Undermined by Inflation, Bitcoin Plunges on the Eve of the ‘Merger’

Bitcoin was under pressure on Wednesday, the day after the release of stronger-than-expected inflation in the United States and on the eve of the major change in its main competitor Ether’s transaction validation system, dubbed “The Merge”.

Like the stock markets, the queen of cryptos has given up a good chunk of gains made over the past seven days. While surging to around $22,800, bitcoin’s price plunged back below $20,000 on Tuesday following the Consumer Price Index (CPI) release, up 0.1% over a month in August amid the financial world a slowdown expected of the same magnitude.

As of midday Wednesday, bitcoin was trading around $20,350 on the Bitstamp platform, down almost 10% over 24 hours but still up 8.5% weekly. The market cap is $388 billion, up about $28 billion from a week earlier.

The cryptosphere’s attention has also increasingly turned to the world’s number two by volume, Ether, whose Ethereum blockchain is expected to undergo a radical shift overnight from Wednesday to Thursday, from a Proof-of-Work to Proof-of-Stake consensus mechanism.

Notably, “The Merge” should result in a 99.95% reduction in electricity consumption, a strong case for Bitcoin’s first rival at a time when energy prices are skyrocketing. A failed operation, often described as changing the engine of a moving car, is considered unlikely, but cannot be ruled out.

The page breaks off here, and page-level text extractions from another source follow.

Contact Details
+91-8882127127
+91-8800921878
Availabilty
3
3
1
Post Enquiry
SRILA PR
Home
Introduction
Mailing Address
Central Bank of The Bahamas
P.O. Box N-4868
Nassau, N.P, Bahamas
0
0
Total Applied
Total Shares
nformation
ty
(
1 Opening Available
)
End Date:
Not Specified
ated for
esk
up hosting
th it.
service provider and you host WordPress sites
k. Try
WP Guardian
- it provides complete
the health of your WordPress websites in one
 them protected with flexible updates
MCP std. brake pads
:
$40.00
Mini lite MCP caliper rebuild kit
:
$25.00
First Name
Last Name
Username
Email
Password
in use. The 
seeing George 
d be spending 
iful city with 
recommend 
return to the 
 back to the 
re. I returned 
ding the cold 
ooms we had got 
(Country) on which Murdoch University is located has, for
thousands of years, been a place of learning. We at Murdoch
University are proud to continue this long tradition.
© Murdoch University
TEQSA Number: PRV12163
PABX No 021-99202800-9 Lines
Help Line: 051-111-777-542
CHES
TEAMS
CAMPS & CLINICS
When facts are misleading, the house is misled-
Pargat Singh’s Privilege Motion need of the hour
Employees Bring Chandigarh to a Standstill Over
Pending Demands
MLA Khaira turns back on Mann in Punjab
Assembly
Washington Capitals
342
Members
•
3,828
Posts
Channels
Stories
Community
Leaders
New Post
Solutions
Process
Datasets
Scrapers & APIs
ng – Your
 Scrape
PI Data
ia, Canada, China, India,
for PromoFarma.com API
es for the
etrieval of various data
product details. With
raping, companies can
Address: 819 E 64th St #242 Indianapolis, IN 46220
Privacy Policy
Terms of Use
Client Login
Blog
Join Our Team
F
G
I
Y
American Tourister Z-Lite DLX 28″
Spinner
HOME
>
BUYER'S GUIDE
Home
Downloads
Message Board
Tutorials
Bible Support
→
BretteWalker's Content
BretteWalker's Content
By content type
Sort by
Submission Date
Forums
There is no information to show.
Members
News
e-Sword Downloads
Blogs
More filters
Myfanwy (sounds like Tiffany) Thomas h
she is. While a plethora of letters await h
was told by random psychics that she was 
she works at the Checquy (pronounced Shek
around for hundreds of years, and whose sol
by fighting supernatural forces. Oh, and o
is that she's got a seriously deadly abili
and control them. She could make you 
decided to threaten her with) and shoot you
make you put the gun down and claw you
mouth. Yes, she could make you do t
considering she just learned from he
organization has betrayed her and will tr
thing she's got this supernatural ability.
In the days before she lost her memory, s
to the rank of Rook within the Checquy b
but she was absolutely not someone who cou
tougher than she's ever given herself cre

The amounts involved are significant, with Ether’s market cap approaching nearly $200 billion, not counting applications also weighing billions that are based on the same blockchain, including many decentralized finance (DeFi) platforms, cryptocurrencies backed by escrow currencies (stablecoins) or non-fungible tokens are covered (NFT).

danger of centralization

More and more voices are being raised to denounce the “centralization” tendencies of the big “merger,” such as Sergey Vasilchuck, chief executive officer (CEO) of staking service provider Everstake. According to him, the number of validators who are supposed to secure the network by investing at least 32 ethers (around $51,000) is far too high.

“There should be 400,000 validators in the new network,” he explained in an interview. “But I can’t imagine that everyone guarantees the necessary availability almost 100 percent,” the Ukrainian continues. If many of them “burn their fingers” and lose their money, an increasing centralization of the blockchain could not be ruled out.

Sergey Vasilchuck is even harder on crypto exchanges, which are expected to play a major role in the transition. “Binance, Coinbase and Kraken already own over 32% of the Ethereum tokens used for staking,” he says, and the exchanges do not use their own staking resources, but rather those of their customers.

The CEO of Everstake also reminds that around 50% of Ethereum’s network nodes depend on Amazon Web Services (AWS). If the e-commerce giant subsequently regulates or restricts its service, it could become a “huge and dangerous problem,” according to Sergey Vasilchuck, who believes “this addiction will overtake us sooner or later.”

While waiting to molt, Ether followed the same rate as Bitcoin, returning almost 6.6% to nearly $1600 in one day, although the weekly performance still shows a positive balance of 2.9%.

The market value of around 13,000 virtual currencies listed on the specialized website CoinGecko has passed the $1037 billion threshold.